I thought it would be nice to switch things up. Since most of my blog posts are pretty small anyway, I’ve switched over to hosting with Manton Reece’s Micro.blog service instead of my old self-hosted WordPress setup. It’ll be nice to have Manton worry about the maintenance and upgrades for me. I have imported the half dozen articles from the old site, so their content is still available.
Secondly, as of early February, I’ve taken a full time job at Breezy HR as their Mobile Architect. We have a great, popular and growing product and some awesome mobile apps, and it’s my job to make them even better.
So, now that I’m a full time developer again, I’ll probably be talking a little more development content and less business. That doesn’t mean I’ve changed my views about apps and business; in fact, Breezy is a great example of a company doing it right, and doing well because of it. But talking about my day to day development tasks and the issues that relate is going to be more forefront in my mind, so that’s what will get written down. I may also take the opportunity to talk more about personal stuff: My wife and kids, cars, boats, cooking, and whatever else strikes me. Maybe I can even get a blogging habit going.
Starbright, as a company, still exists. I won’t be doing any consulting work through it, but I do have some small side projects I’d like to ship one day, so keep an eye out for that.
As always, you can reach me on Twitter, @Skroob.
Well, it’s been almost a year. What have I been up to?
Starbright is now my full time concern. Starting out, I’ve been doing more “app building” than “app business building”, but that’s all right for now. I firmly believe that building app businesses is the way forward for my industry, and I’ll carry that banner as far as I can.
I think at this point, almost everyone with a smartphone has had an idea for an app. Most will talk about it with their friends, and leave it at that. Some will seek out a developer and see what it takes to turn their idea into a reality. Too many of those developers will quote a price to build and release the app, and that’s the end of it for them. They’re hired guns; there to do a job and move on to the next.
I understand the mindset. I lived it for years when I ran my previous company, Pocket Sevens. These days, though, just having an app isn’t enough. The novelty is gone for consumers, and unless you get extremely lucky, you won’t even make enough to cover the cost of that hired gun developer.
Change your mindset. Build an app business instead. Don’t think that it’s easier my way; it is absolutely harder in so many ways. But it also has the distinct advantage of being far more likely to succeed. Your app idea is the start, but you need to refine it, build on it, refine it again, expand and reduce and rethink and reconsider every assumption you’re making and the ones you don’t even realize you’re making as well.
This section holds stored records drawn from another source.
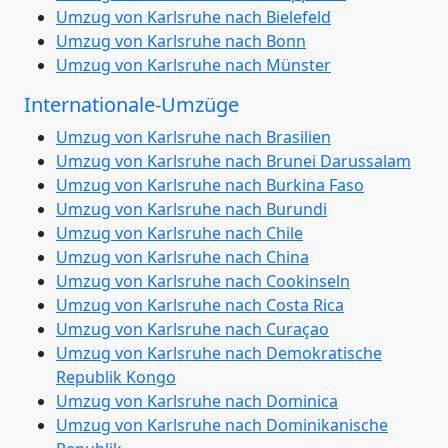
Umzug von Karlsruhe nach Bielefeld
Umzug von Karlsruhe nach Bonn
Umzug von Karlsruhe nach Münster
Internationale-Umzüge
Umzug von Karlsruhe nach Brasilien
Umzug von Karlsruhe nach Brunei Darussalam
Umzug von Karlsruhe nach Burkina Faso
Umzug von Karlsruhe nach Burundi
Umzug von Karlsruhe nach Chile
Umzug von Karlsruhe nach China
Umzug von Karlsruhe nach Cookinseln
Umzug von Karlsruhe nach Costa Rica
Umzug von Karlsruhe nach Curaçao
Umzug von Karlsruhe nach Demokratische
Republik Kongo
Umzug von Karlsruhe nach Dominica
Umzug von Karlsruhe nach Dominikanische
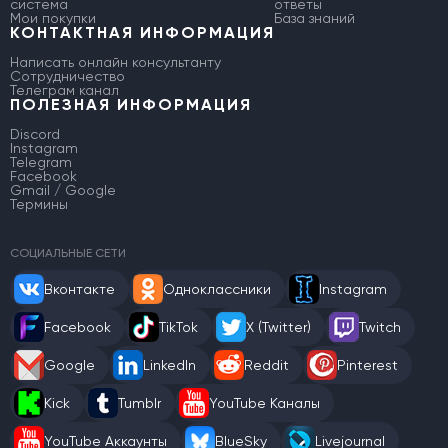
система
ответы
Мои покупки
База знаний
КОНТАКТНАЯ ИНФОРМАЦИЯ
Написать онлайн консультанту
Сотрудничество
Телеграм канал
ПОЛЕЗНАЯ ИНФОРМАЦИЯ
Discord
Instagram
Telegram
Facebook
Gmail / Google
Термины
СОЦИАЛЬНЫЕ СЕТИ
Вконтакте
Одноклассники
Instagram
Facebook
TikTok
X (Twitter)
Twitch
Google
LinkedIn
Reddit
Pinterest
Kick
Tumblr
YouTube Каналы
YouTube Аккаунты
BlueSky
Livejournal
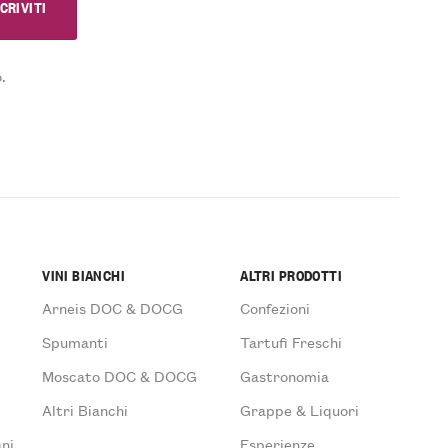
.
VINI BIANCHI
ALTRI PRODOTTI
Arneis DOC & DOCG
Confezioni
Spumanti
Tartufi Freschi
Moscato DOC & DOCG
Gastronomia
Altri Bianchi
Grappe & Liquori
ni
Esperienze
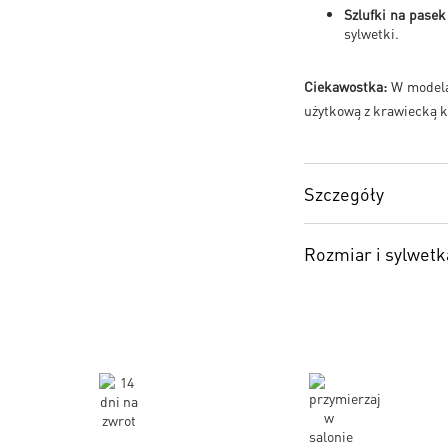
Szlufki na pasek
sylwetki.
Ciekawostka:
W modela
użytkową z krawiecką k
Szczegóły
Rozmiar i sylwetk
You can make a living in this industry. If you want help, I’m here. My job, my goal, my passion, is helping people build their app, build their business, and build their success.
There’s only a few things holding my interest these days. Family, of course. Sailboats. I love sailboats. In fact, if it wasn’t for the next thing, I’m pretty sure all I would be thinking about is sailing.
However, I’m fascinated by the business of apps. For the past decade I’ve been building the apps themselves, but the really interesting part for me is the business part. How does someone build an app and sell it in the modern marketplace? And not just sell it, but sell it enough that it maintains the business. Is it even still possible? Lots of people say no, but I think they’re wrong.
Don’t get me wrong here, it’s not easy. But business never is. And mobile apps are a mature marketplace now, and just like any other mature marketplace, there’s things that work and things that don’t. I’ve spent lots of time reading, researching, taking notes, and I think I’ve put together some interesting ideas.
In the next few months, I’ll be launching my new consulting company, Starbright, where I’ll help people build sustainable mobile app businesses. I’m also beginning work on my very first book, tentatively (and creatively) titled “Sustainable App Business”, that will serve as the reference for all the material I’ve learned about how to make sustainable apps. And finally, I’m working on some tools to support some of the ideas I’m basing the company on.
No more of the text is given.